Now we're goin'! What wrong with the basement? Your shop looks fantastic! The hardwired dust collection system is what I envision. More shops please. I love this.


----------



## OnlyJustME (Nov 22, 2011)

There is a State of the Shop thread already going here (not in the shop section) but it seems people are cleaning up their shops to post on this one. In that case mine will probably never get posted on this thread. LOL

I am envious of the organizational skills you guys have. Any one wanna take on another shop and help a fellow LJ out? Just need it set up once so i can keep it that way


----------



## donwilwol (May 16, 2011)




----------



## RodNGun (Feb 4, 2012)

Boom! Thanks Don, who's next.


----------



## NiteWalker (May 7, 2011)

If I had a shop that big, beautiful, clean and cozy looking I would seriously never leave.


----------



## Blackie_ (Jul 10, 2011)

Ok Rod, read your message above, once I have a chance I'll post some updated pics of mine.


----------



## Blackie_ (Jul 10, 2011)

Ok Rod here is mine, 12' x 16' a stand alone located in my back yard with an external attached DC closet which also houses my air compressor. I have another 8' x 10' metal building I just put up for my finishing booth.


----------



## mbs (May 8, 2010)

Great shops to all that have posted so far!

Here's a link mine - too lazy to re-upload the pics.

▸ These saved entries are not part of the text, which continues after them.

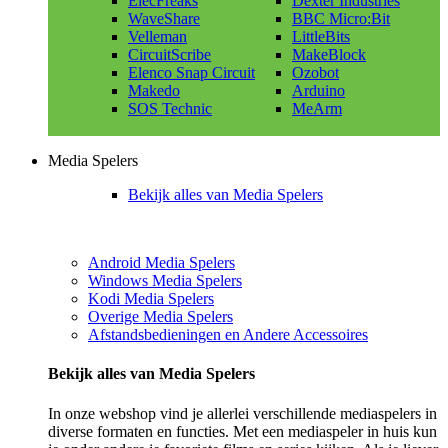
ElecFreaks
Dexter Industries
WaveShare
BBC Micro:Bit
Velleman
LittleBits
CircuitScribe
MakeBlock
Elenco Snap Circuit
Ozobot
Makedo
Arduino
SOS Technic
MeArm
Media Spelers
Bekijk alles van Media Spelers
Android Media Spelers
Windows Media Spelers
Kodi Media Spelers
Overige Media Spelers
Afstandsbedieningen en Andere Accessoires
Bekijk alles van Media Spelers
In onze webshop vind je allerlei verschillende mediaspelers in
diverse formaten en functies. Met een mediaspeler in huis kun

I like to see pics of shops too. I asked the mod if they would put a number next to each shop to represent the number of pics in the folder because it is frustrating to open the folder and not find anything. They like the idea but havent done it yet.


----------



## RodNGun (Feb 4, 2012)

Blackie, nice, cool space! My next project is a compressor/DC closet outside the shop. Band saw looks familiar.

More shops please…


----------



## Pono (Mar 10, 2012)

Almost done with mine gave up on warehouse space I need open Land

Nice view of Diamond head and Waikiki and some local animals.Lucky to live in [email protected]


----------



## mbs (May 8, 2010)

I think your Hawaii trumps my AZ property.


----------



## OnlyJustME (Nov 22, 2011)

You're one lucky guy Joseph to get a workshop with a view like that. That's my dream.


----------



## agallant (Jul 1, 2010)

I kinda hate you right now. I have been having new house ADD purly for the three car gurage that would be my shop instead of my 16X18 shed. Great work space though. Someone has to live the dream, congrads for that.


----------



## RodNGun (Feb 4, 2012)

Thanks Joseph, are those Koa trees you're ripping out there?


----------



## Pono (Mar 10, 2012)

Rod I wish mainly everything else koa has become impossible to get even for me.Some monkeypod from today good lumber


----------



## OnlyJustME (Nov 22, 2011)

Beautiful.


----------